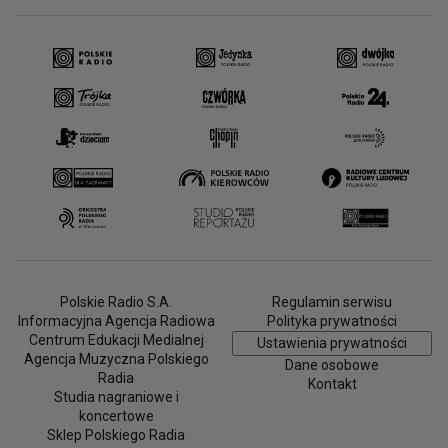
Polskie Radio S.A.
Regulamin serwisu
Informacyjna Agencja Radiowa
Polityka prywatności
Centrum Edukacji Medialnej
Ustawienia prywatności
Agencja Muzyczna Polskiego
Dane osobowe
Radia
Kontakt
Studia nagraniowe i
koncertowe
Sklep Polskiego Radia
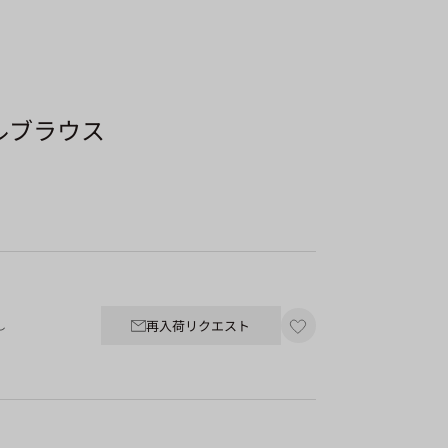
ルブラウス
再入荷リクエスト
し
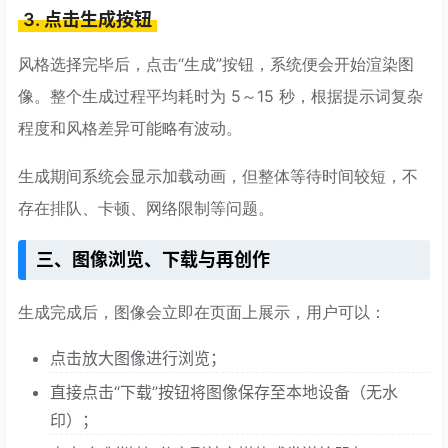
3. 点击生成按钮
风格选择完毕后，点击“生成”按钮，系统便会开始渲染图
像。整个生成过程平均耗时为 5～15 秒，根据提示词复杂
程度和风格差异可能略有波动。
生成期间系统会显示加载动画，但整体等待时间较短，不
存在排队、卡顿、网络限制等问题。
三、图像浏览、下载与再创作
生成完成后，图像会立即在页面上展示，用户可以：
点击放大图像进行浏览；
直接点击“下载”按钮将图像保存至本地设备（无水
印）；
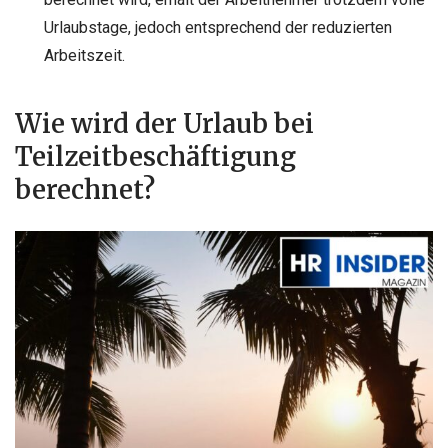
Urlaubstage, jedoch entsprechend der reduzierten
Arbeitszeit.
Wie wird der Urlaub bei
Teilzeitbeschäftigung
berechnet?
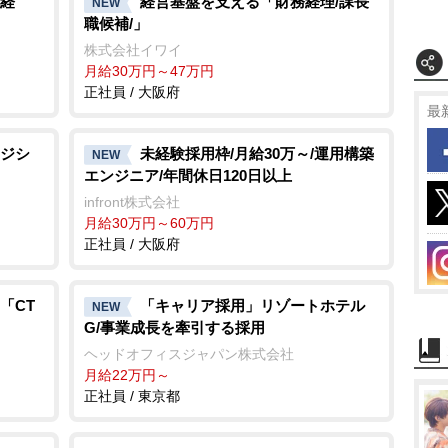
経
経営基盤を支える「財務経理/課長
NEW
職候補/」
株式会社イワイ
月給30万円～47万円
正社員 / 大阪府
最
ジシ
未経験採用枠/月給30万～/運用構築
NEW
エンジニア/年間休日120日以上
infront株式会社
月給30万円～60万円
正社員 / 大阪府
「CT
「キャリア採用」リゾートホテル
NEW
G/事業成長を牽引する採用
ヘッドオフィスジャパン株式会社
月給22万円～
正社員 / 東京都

^^^^^^^^

### Exercise directions:
Show each line in the data where the string "Polskiego" appears.

### Written answer:
Agencja Muzyczna Polskiego
Sklep Polskiego Radia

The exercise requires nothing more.